The pound has fallen nearly 2 per cent against the dollar today (March 18) despite the government's £350bn spending package to buoy up the British economy.
Sterling fell 1.9 per cent to less than $1.18 - levels not consistently seen since the 1980s - as the coronavirus crisis continued to hit global markets.
This morning the pound-to-dollar exchange rate sat at $1.20 but had fallen to $1.17 by 2pm.
According to FTAdviser's sister paper, the Financial Times, part of the decline stems from a global scramble for dollars prompted by companies saving funds to give themselves a safety buffer to ride out the crisis.

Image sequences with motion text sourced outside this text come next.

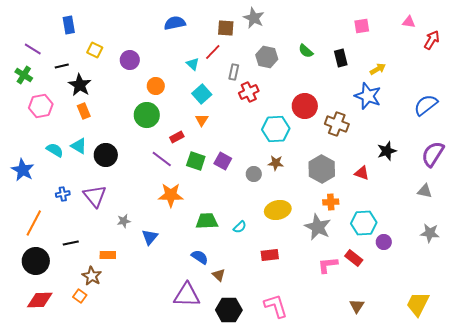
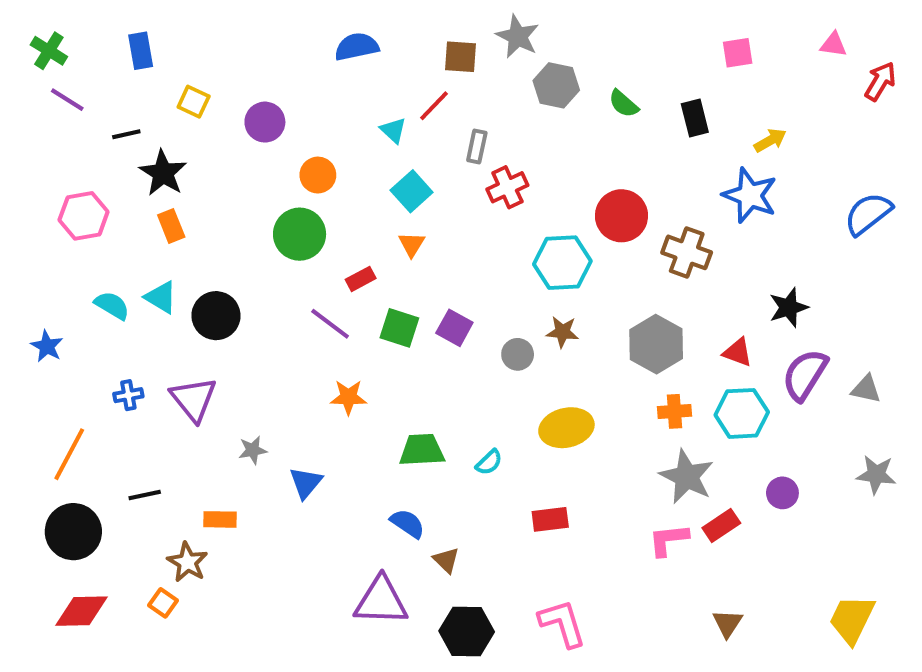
gray hexagon: (267, 57) -> (556, 85), moved
green cross: (24, 75) -> (49, 51), moved
purple semicircle: (433, 154) -> (805, 375), moved
blue star: (23, 170) -> (47, 346), size x0.7
orange star: (171, 195) -> (348, 397), size x0.7
cyan hexagon: (364, 223) -> (742, 413), moved
gray star: (318, 227) -> (687, 477), moved
red rectangle: (354, 258) -> (721, 526), turned -72

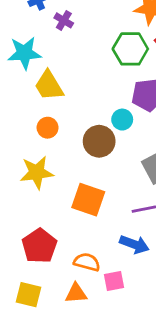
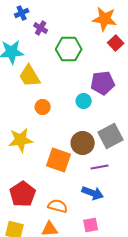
green hexagon: (130, 49) -> (69, 49), moved
orange circle: (48, 128) -> (43, 107), moved
brown circle: (99, 141) -> (83, 143), moved
pink square: (114, 281) -> (91, 225), moved

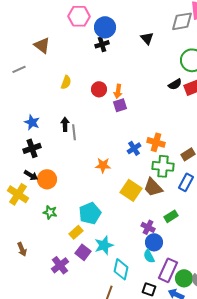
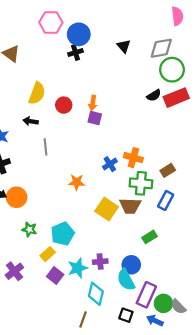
gray diamond: (182, 21) -> (161, 48), moved
yellow semicircle: (66, 82) -> (37, 93), size x1.5
red circle: (99, 89) -> (64, 105), moved
purple square: (120, 105) -> (95, 118), turned 32
black arrow: (65, 124) -> (31, 121), moved, turned -80
brown trapezoid: (153, 187) -> (130, 206), turned -45
green star: (50, 212) -> (29, 229), moved
purple cross: (148, 227) -> (100, 262), moved, turned -32
cyan semicircle: (149, 256) -> (126, 280), size x1.5
purple cross: (60, 265) -> (14, 271), moved

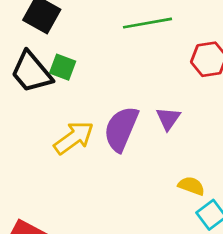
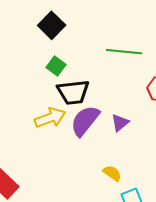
black trapezoid: (31, 72) -> (73, 92), moved, turned -72
yellow semicircle: (191, 186) -> (112, 173), moved

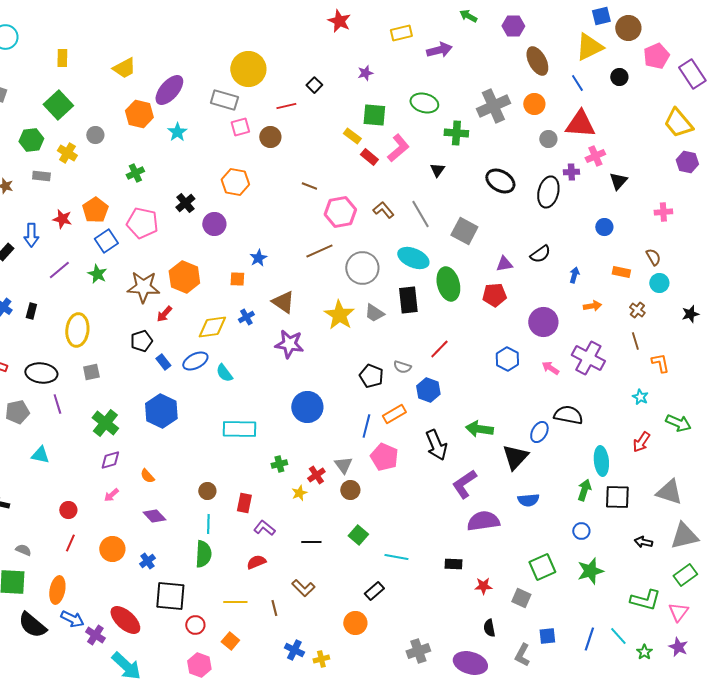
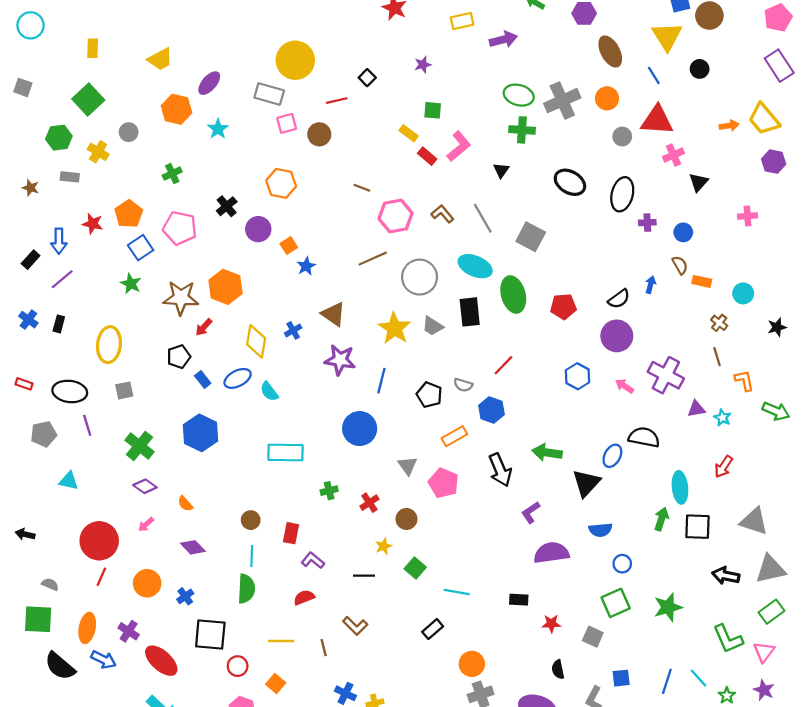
yellow triangle: (589, 47) -> (667, 36), turned -36
pink pentagon: (656, 56) -> (778, 18), moved
purple ellipse: (169, 90) -> (209, 83), size x0.7
green ellipse: (424, 103) -> (519, 95), moved
green square: (374, 115) -> (433, 110), size x0.7
purple cross: (571, 172) -> (647, 223), moved
black semicircle: (540, 254) -> (619, 299), moved
brown semicircle: (653, 257) -> (680, 265), moved
purple triangle: (504, 264) -> (696, 409), moved
purple line: (59, 270) -> (62, 279), moved
orange square: (237, 279) -> (289, 245), moved, turned -35
orange arrow: (592, 306) -> (729, 126), moved
yellow diamond: (212, 327) -> (256, 341), turned -72
green arrow: (678, 423) -> (776, 411), moved
blue line: (366, 426) -> (381, 381), moved
purple diamond: (110, 460) -> (145, 486), turned 50
gray triangle: (343, 465) -> (408, 466), moved
purple L-shape: (464, 484) -> (531, 512), size x0.7
yellow star: (299, 493) -> (384, 546), moved
red circle: (68, 510) -> (99, 541), size x2.0
blue circle: (581, 531) -> (622, 564), moved
black arrow: (643, 542) -> (726, 576), size x1.4
green L-shape: (645, 600) -> (728, 639), turned 52
orange circle: (355, 623) -> (472, 664), moved
purple cross: (95, 635) -> (129, 631), moved

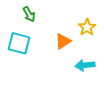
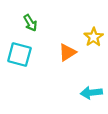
cyan arrow: (85, 65) -> (91, 93), moved

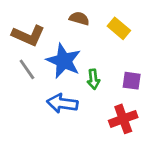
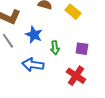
blue star: (64, 61) -> (34, 35), size x0.7
red cross: (123, 119) -> (76, 76), turned -36

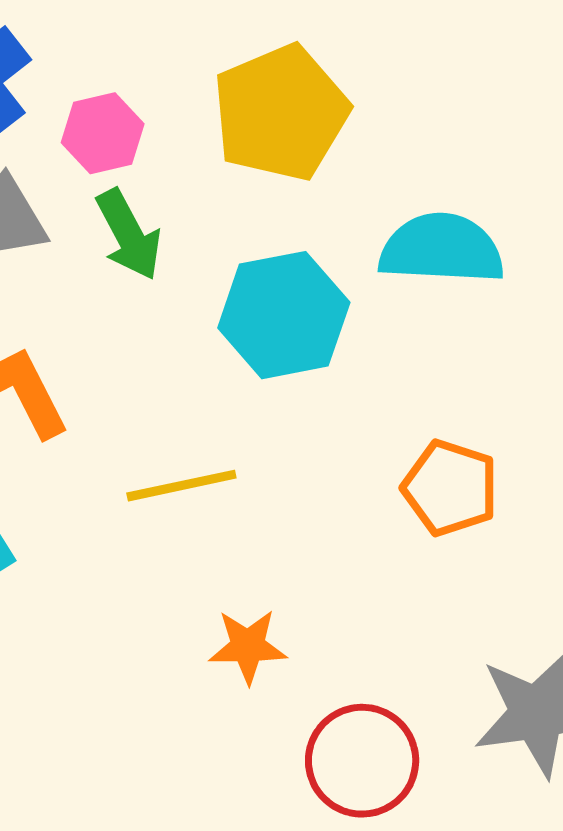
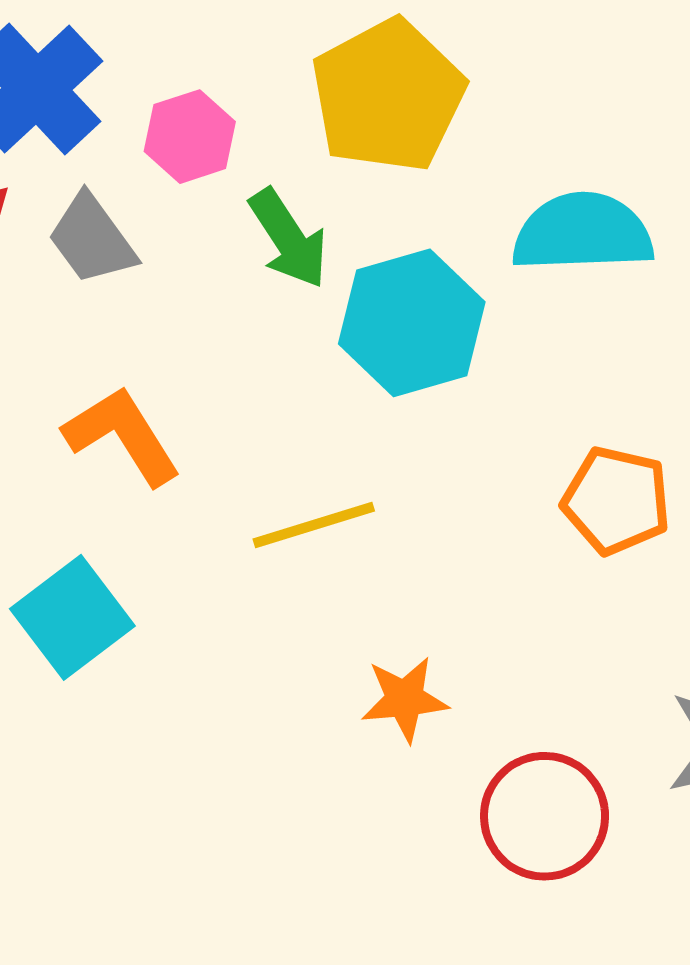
green arrow: (129, 235) -> (288, 239), moved

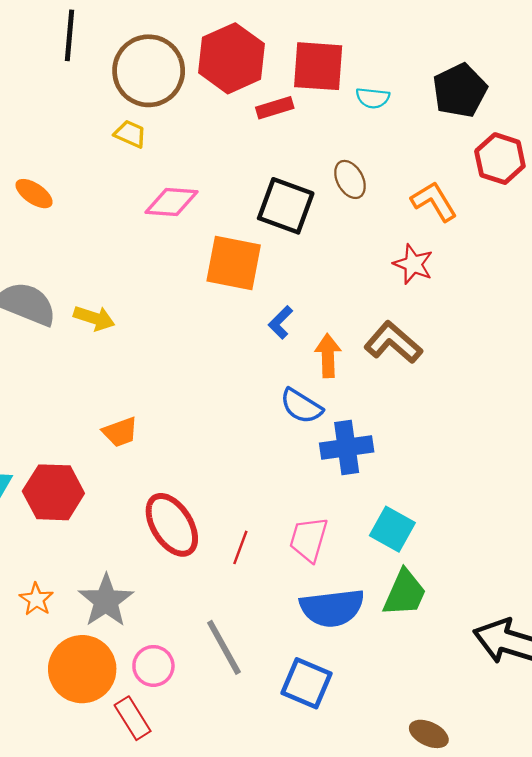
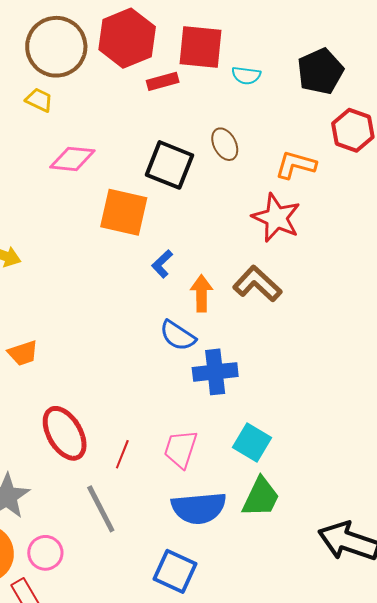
orange L-shape: (434, 201) -> (296, 165), turned -45
red star: (413, 264) -> (276, 218), size x1.4
gray line: (224, 647) -> (101, 509), moved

Today's 2 per cent dip came at the end of a 10-day decline which saw 5.5 per cent knocked from the pound-to-dollar rate after the Bank of England slashed interest rates to 0.25 per cent last week.
At this point, sterling was trading at $1.31. This was before many governments announced travel bans and lockdowns in a bid to curb the spreading virus.
Since then the British government has recommended avoiding public spaces like pubs, theatres and restaurants. It has also recommended against all foreign travel and all unnecessary domestic travel.
Chancellor Rishi Sunak announced spending of £350bn to boost the economy yesterday (March 17), saying he would do “whatever it takes” to support the UK through the crisis.
The pound has also fallen against the Euro today, from €1.10 to €1.08.
The spreading coronavirus crisis has also caused global markets to tumble as governments across the world shut down borders, locked down domestic travel and closed sports and leisure facilities.
Since February 24 the FTSE 100 has fallen by 26 per cent while the S&P 500 has dropped by 21 per cent over the same period. The Euro Stoxx 50 is down 30 per cent.
Volatile market conditions have seen indices suffer their biggest daily dives in more than 30 years this month.